Paradoxically, while humanity’s identity became decentered, modern science and technology, which is a human artefact, moved to the center stage. Techno-science has been the primary force of modernization and made possible the industrial revolutions. Thus, its application is responsible for polluting the atmosphere and degrading the biosphere. Over the past forty years, the slowly emerging political will to act against climate change has been accompanied by an overreliance on technology as the primary solution to climate change. Such potentially dangerous over-reliance on technology is signified by the emphasis on “climate neutrality” or “carbon zero,” and thus on the focus of carbon capture and storage; plant-based and geological carbon sinks; overshoot scenarios through geo-engineering; and models to calculate how investments and technology could change carbon or GHG emissions.
Emerging throughout the course of the past climate conferences, including Rio (1992), Kyoto (1997), Copenhagen (2009) and Paris (2015), such a technocratic approach towards climate change has determined climate policy, which yet has largely failed and merely led to incremental regulation changes. Although the Paris Agreement signified a breakthrough in terms of global political willingness to fight climate change, the prolonged reliance on carbon reduction and geoengineering technologies might have turned the Paris Agreement into an “unfeasible political victory.” In other words, the reliance on technology has prevented politics from making more profound changes early on.
Now, the recent push towards climate action is grounded in the collective awareness and probably fear about not only our individual human finitude, but also the impotence and insignificance of human beings in the greater context of nature. Humanity is capable of destroying nature, but not simply reverse the destruction and thus simply control nature. Such revelation appears as the “final assault” against anthropocentrism, which still might last decades for it to materialize. Scientists argue that the 1.5 °C goal is not feasible, but that humanity should rather prepare for 3 °C that could be reached by the end of this century.

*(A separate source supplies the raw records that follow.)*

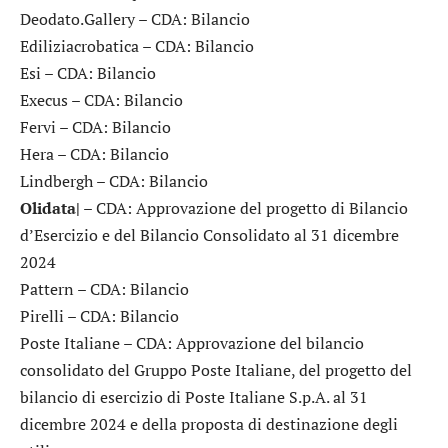
Deodato.Gallery
– CDA: Bilancio
Ediliziacrobatica
– CDA: Bilancio
Esi
– CDA: Bilancio
Execus
– CDA: Bilancio
Fervi
– CDA: Bilancio
Hera
– CDA: Bilancio
Lindbergh
– CDA: Bilancio
Olidata|
– CDA: Approvazione del progetto di Bilancio
d’Esercizio e del Bilancio Consolidato al 31 dicembre
2024
Pattern
– CDA: Bilancio
Pirelli
– CDA: Bilancio
Poste Italiane
– CDA: Approvazione del bilancio
consolidato del Gruppo Poste Italiane, del progetto del
bilancio di esercizio di Poste Italiane S.p.A. al 31
dicembre 2024 e della proposta di destinazione degli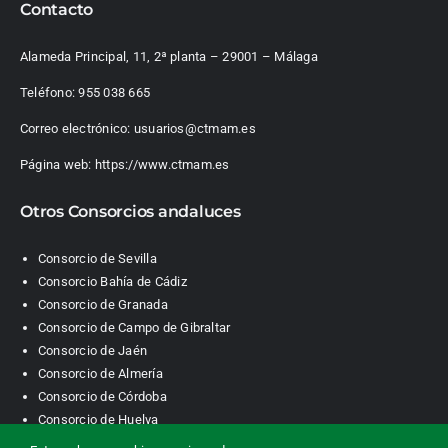
Contacto
Alameda Principal, 11, 2ª planta – 29001 – Málaga
Teléfono:
955 038 665
Correo electrónico:
usuarios@ctmam.es
Página web:
https://www.ctmam.es
Otros Consorcios andaluces
Consorcio de Sevilla
Consorcio Bahía de Cádiz
Consorcio de Granada
Consorcio de Campo de Gibraltar
Consorcio de Jaén
Consorcio de Almería
Consorcio de Córdoba
Consorcio de Huelva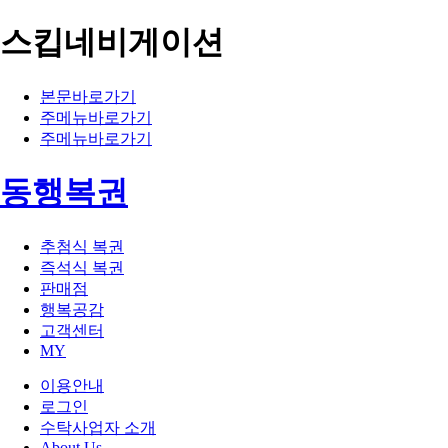
스킵네비게이션
본문바로가기
주메뉴바로가기
주메뉴바로가기
동행복권
추첨식 복권
즉석식 복권
판매점
행복공감
고객센터
MY
이용안내
로그인
수탁사업자 소개
About Us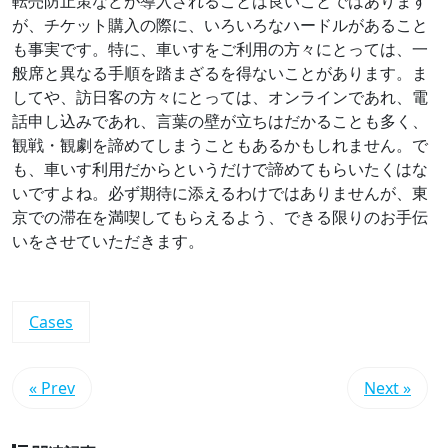
転売防止策などが導入されることは良いことではあります
が、チケット購入の際に、いろいろなハードルがあること
も事実です。特に、車いすをご利用の方々にとっては、一
般席と異なる手順を踏まざるを得ないことがあります。ま
してや、訪日客の方々にとっては、オンラインであれ、電
話申し込みであれ、言葉の壁が立ちはだかることも多く、
観戦・観劇を諦めてしまうこともあるかもしれません。で
も、車いす利用だからというだけで諦めてもらいたくはな
いですよね。必ず期待に添えるわけではありませんが、東
京での滞在を満喫してもらえるよう、できる限りのお手伝
いをさせていただきます。
Cases
« Prev
Next »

Climate change, the global pandemic as well as the posthumanist scenarios related to the potential impact of artificial intelligence are all connected in the sense of humanity’s overreliance on technology, but the awareness that technology alone won’t resolve those global challenges. Instead, global political will is needed. The climate success is a matter of global governance, which is the possibility and necessity of global collaboration. There is no time for great power rivalry. Governance mechanisms are necessary that emphasize commonalities, but respect differences and the joint will to overcome those difference over time. Governments need to develop technological solutions as much as elaborate solutions to technological barriers and unintended reverse effects of optimizations. Governments also need jointly to elaborate solutions to nontechnological factors to overcome the governance gaps and mitigate negative impacts on the environment, economy, and society. Last but not least, more immediate and sustained cuts to GHG emissions might become inevitable, but those cuts must be done in socially just ways.